A: No. Tigecycline is Pregnancy Category D and should only be used during pregnancy if the potential benefit outweighs the potential risk to the fetus. It may cause permanent tooth discoloration and reversible bone growth inhibition.
Q4: How is Tigecycline administered?
A: Intravenously over 30-60 minutes.
Q5: What are the contraindications for using Tigecycline?
A: Hypersensitivity to tigecycline or any tetracycline antibiotics.
Q6: What are the clinically significant drug interactions with Tigecycline?
A: Warfarin, oral contraceptives, calcineurin inhibitors (e.g., tacrolimus, cyclosporine), and P-gp inhibitors/inducers (e.g., ketoconazole, rifampicin).
Q7: What is the mechanism of action of Tigecycline?
A: Tigecycline binds to the bacterial 30S ribosomal subunit, inhibiting protein synthesis and thus bacterial growth.
Q8: What is the primary route of elimination for Tigecycline?
A: Primarily biliary/fecal excretion after hepatic metabolism (about 60%), with some renal elimination (about 30%).

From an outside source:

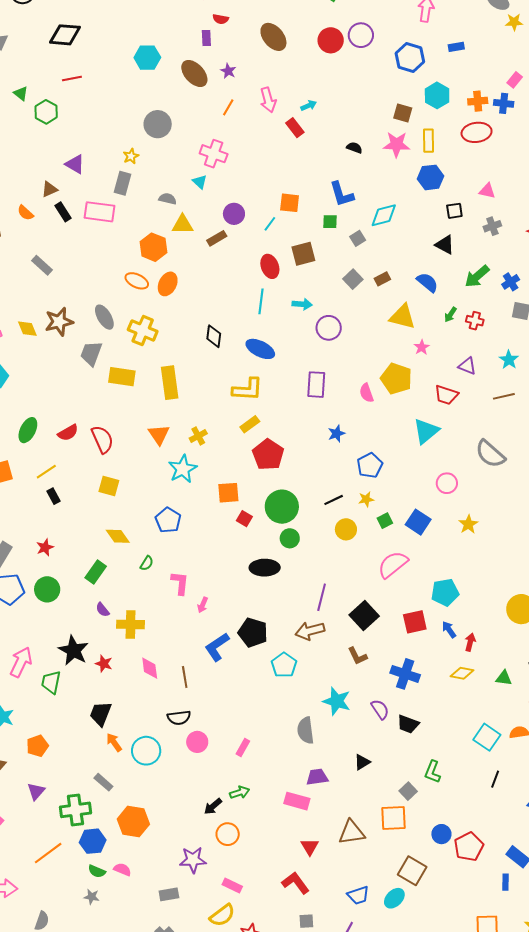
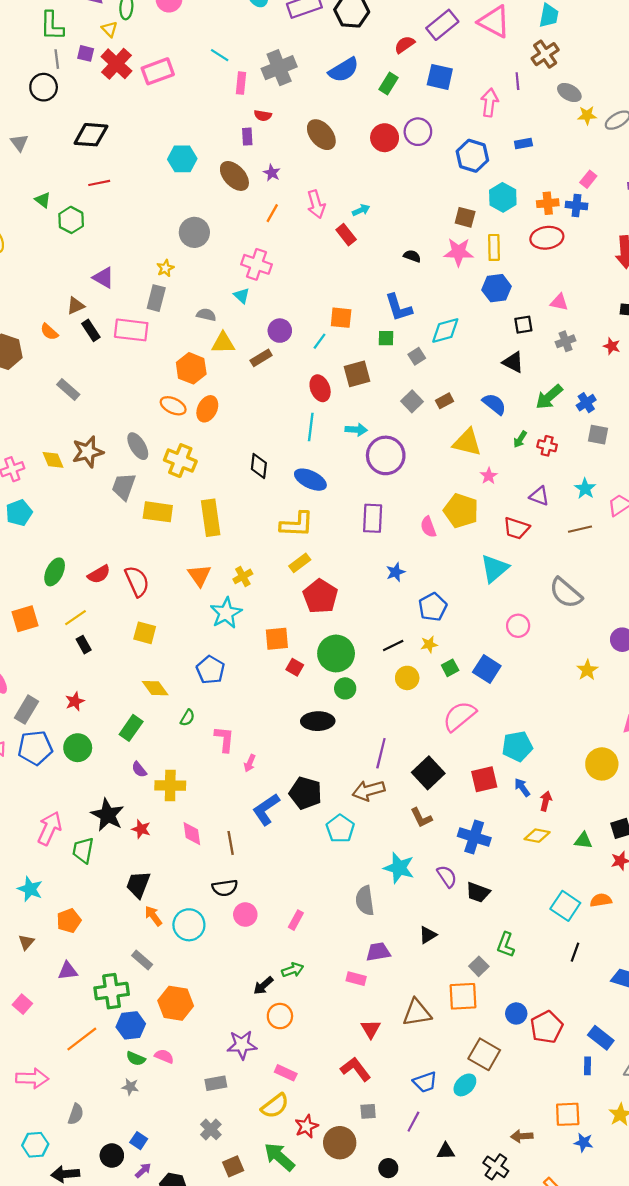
purple circle: (329, 328) -> (386, 455), size x1.4
yellow star: (468, 524) -> (587, 670), moved
purple triangle: (36, 791) -> (68, 971), turned 42
pink rectangle: (297, 801) -> (356, 979), size x0.7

Q9: Why is Tigecycline use not generally recommended in children?
A: Due to the increased mortality risk observed in clinical trials with adults and the potential for permanent tooth discoloration and reversible bone growth inhibition in children under 8 years of age. Tigecycline should only be used in children if no other suitable antibacterial options are available.
Q10: What monitoring parameters are important when administering Tigecycline?
A: Liver function tests, signs of pancreatitis, hypersensitivity reactions, coagulation parameters if using concomitantly with warfarin, serum concentrations of calcineurin inhibitors if used together, and complete blood count (CBC).